Building a customer database and identifying customers with a longer than average tenure with your brand should start with a customized targeting process. This process includes reinforced messaging so you can build a segment that looks like your customer base and nurture those customers to become long-tenured ones as well.
This is harder for some brands than others. For instance, some industries have very broad age bands, with lots of narrow segments within each band. Broad segments are difficult to market to, and if you have a unique message for every narrow segment, things can get out of hand quickly. But if you look beyond the surface-level data at the motivations of each band, you’ll see patterns and unique identifiers in each band’s needs. So even though the broader bands may seem too large for successful targeting, they all need specialized messaging to keep things feeling personalized.
That approach applies to loyalty as well: The best programs want to understand how their users think so they can go beyond simple audience research and anticipate what will resonate the most. The end goal is about program performance, but the overall process is about ensuring relevant messaging via the best channels. That way, your customers feel heard and seen while providing you with real value.
2. Embrace the spirit of the future
Web 3.0 is on the horizon. We’re already seeing some opportunities come from it, such as the metaverse, but ultimately, we don’t know what it will look like. It’s quite possible that Web 3.0 ends up being a double-edged sword for brands because it’s quickly becoming all about consumer choice and data.
Theoretically, people will be fully in charge of their data, and neither a platform nor a publisher will have access to any of it. This would make it difficult to segment and target the right audience for the right products or services. The flip side of that theory, however, is that giant companies could buy up all the consumer data and block smaller brands from accessing it.

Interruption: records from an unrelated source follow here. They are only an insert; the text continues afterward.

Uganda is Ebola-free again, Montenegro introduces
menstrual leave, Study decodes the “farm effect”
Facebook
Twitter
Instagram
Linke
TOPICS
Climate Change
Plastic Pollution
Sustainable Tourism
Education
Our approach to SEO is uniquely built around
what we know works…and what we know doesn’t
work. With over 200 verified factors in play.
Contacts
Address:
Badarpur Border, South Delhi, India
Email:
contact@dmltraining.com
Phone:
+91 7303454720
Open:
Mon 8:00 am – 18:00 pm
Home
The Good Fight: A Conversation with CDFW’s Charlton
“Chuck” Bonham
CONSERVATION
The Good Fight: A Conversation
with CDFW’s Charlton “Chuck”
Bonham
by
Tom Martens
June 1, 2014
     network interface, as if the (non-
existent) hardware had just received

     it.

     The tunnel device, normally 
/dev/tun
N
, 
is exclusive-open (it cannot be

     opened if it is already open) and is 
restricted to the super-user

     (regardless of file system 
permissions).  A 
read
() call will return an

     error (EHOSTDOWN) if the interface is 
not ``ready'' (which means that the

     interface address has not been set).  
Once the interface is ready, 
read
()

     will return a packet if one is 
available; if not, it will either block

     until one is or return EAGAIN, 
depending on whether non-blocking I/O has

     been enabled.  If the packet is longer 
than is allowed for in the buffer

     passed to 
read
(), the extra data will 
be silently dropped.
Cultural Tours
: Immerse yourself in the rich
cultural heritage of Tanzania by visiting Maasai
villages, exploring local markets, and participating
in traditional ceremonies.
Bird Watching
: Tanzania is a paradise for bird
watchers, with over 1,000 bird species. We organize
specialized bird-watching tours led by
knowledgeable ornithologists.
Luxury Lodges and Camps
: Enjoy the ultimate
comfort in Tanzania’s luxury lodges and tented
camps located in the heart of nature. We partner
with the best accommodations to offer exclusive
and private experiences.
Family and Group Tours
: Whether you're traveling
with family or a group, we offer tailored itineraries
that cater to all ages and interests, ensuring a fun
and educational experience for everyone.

The spirit of Web 3.0, ultimately, is about participation. It’s about respecting people by giving them a choice—and that trust, appreciation, and empathy is exactly what customers are looking for from brands. Humanizing loyalty is already very successful, and that trend will likely continue as Web 3.0 develops.
3. Create a transparent partnership
Building and measuring everything a campaign needs can be overwhelming for an in-house marketing team, so finding a partner with a comprehensive list of capabilities is often the best strategy. A partner’s success, however, can be limited when brands don't fully partner or share their data. Opening the door to share everything you know about your audience and industry position is vital to enable your partner to dive deep and find hidden insights, recommend better performance, and prioritize media placements.

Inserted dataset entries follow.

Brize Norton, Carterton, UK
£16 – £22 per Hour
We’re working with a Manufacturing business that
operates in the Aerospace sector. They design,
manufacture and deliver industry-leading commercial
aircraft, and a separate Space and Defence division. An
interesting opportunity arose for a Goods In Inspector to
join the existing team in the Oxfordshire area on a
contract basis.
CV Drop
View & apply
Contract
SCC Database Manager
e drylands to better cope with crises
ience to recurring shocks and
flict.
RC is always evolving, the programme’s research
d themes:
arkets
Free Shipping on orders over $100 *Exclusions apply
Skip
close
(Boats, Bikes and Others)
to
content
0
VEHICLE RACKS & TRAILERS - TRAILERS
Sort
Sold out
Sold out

A common problem for marketing teams is not understanding the customer journey, where they should engage with their audience, or what message they should communicate. Knowing which attribution or tracking mechanisms to use can help show the responsiveness of each point on the journey. Still, you need to know what your customer journey is to be able to track it. There’s a tendency to focus on what’s directly attributable, because it’s the easiest thing to report on, but going beyond a digital-only campaign to incorporate a broader mix of linear media, test markets, and control markets can drive additional participation across channels along the full sales funnel and grow your market share. A snowball effect happens when a partner can really understand your business and has the capabilities and experience to humanize the numbers.
Multi-touch attribution in digital is a great resource where budgets allow. Typically, a brand will see one channel—usually search—and get the bulk of the credit for conversions. But multi-touch attribution uses statistical modeling to show how all the different channels are contributing. Oftentimes, a brand will be surprised to see a channel that wasn’t thought to be very strong driving conversions as a major contributor.
The cooperation of the internal analytics team with a well-rounded partner is critical to understanding audience segmentation. Having access to first- and zero-party data to find out where the audit is coming from, which audiences are more likely to engage in the intended action, and how they engage allows the partner to strategize for and prioritize segment targeting—particularly important as we enter a cookie-less world.
All three of these strategies work together to move your audience along the participation curve, transforming from transactional consumers to emotionally loyal advocates for your brand. Proving and improving your ROI is about connecting to your consumers in meaningful ways—when that happens, the impact to your business will be both measurable and transformational.